Taking a snooze in the middle of a DJ's set would be the last thing on your mind when you head out to a concert. Yet at one unique event in Dubai, dozing off mid-show is not only acceptable but ideal.
Sleep Concert, which is on at the Theatre of Digital Art, or Toda, at Souk Madinat Jumeirah until this weekend, is channelling a psychedelic music tradition that dates back to the 1960s. Combining elements of live music, an audiovisual show and meditation, the event aims to induce audiences into a “psychedelic state” of relaxation.
We enter with some idea of what to expect; cosy beanbags to relax on, soothing music probably, and a chill vibe set against a backdrop of trippy, moving projections typical of Toda presentations.

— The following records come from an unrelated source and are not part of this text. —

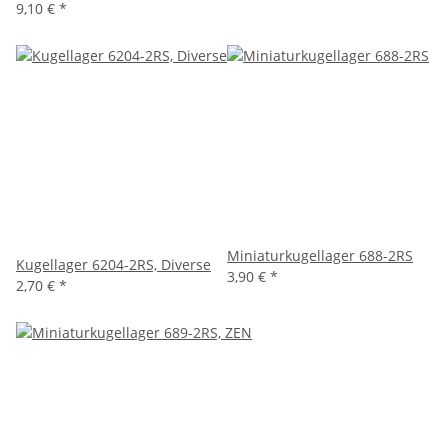
9,10 €
*
Miniaturkugellager 688-2RS
Kugellager 6204-2RS, Diverse
3,90 €
*
2,70 €
*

We arrive a little later after the 10pm start only to find the imagery already floating on the theatre walls, in multicoloured, swirling patterns that look like poured paint. The visuals have our full attention for the first few minutes, as we soak in the ambience.
As it turns into a more spacey, abstract theme — still in intense colours — over the next half an hour, we settle deeper into our beanbags and try to get more in tune with the settings, if not catch some Zs.
The music, by Russian artists Yuri Elik and Pavel Mikhailov, is relaxing, with low chanting and ambient sounds thrown in. We’re nowhere near drifting off, but slowly zone out into a chill-but-distracted headspace with vague thoughts popping up (do I remember where I parked? What are those random letters on the screen? Is it warm in here?).
I notice my friend is not yet “immersed” enough and on her phone, but the others around us seem lost in the proceedings.
The visuals get more primordial ooze-like, giving us the feeling of being inside a womb or cocoon. A couple of wiggling worms even appear on the screens.
After a few more distracted minutes, the screen goes dark, the music switches up, and imagery starts appearing with incongruous elements that one might otherwise expect to see in strange dreams (think trees with eyes, sea creatures with arms). It's this that finally sets the "mood" for me as I doze off for what feels like half an hour, but turns out to be only five minutes. I startle awake to see reptilian creatures still floating around. My friend, meanwhile, is fully passed out on her beanbag.
OK, mission accomplished, at least for one of us.
About 90 minutes in, I start to wonder if this deep-sea phantasmagoria has gone on for a tad too long, and as if on cue, the screens go dark again. The vivid multicolour blotted effects are back. I decide to close my eyes and focus more on the music, but the projections soon get far too bright and kaleidoscopic for that. The tunes are now slower and deeper and certainly calmer, but not quite slumber inducing for me.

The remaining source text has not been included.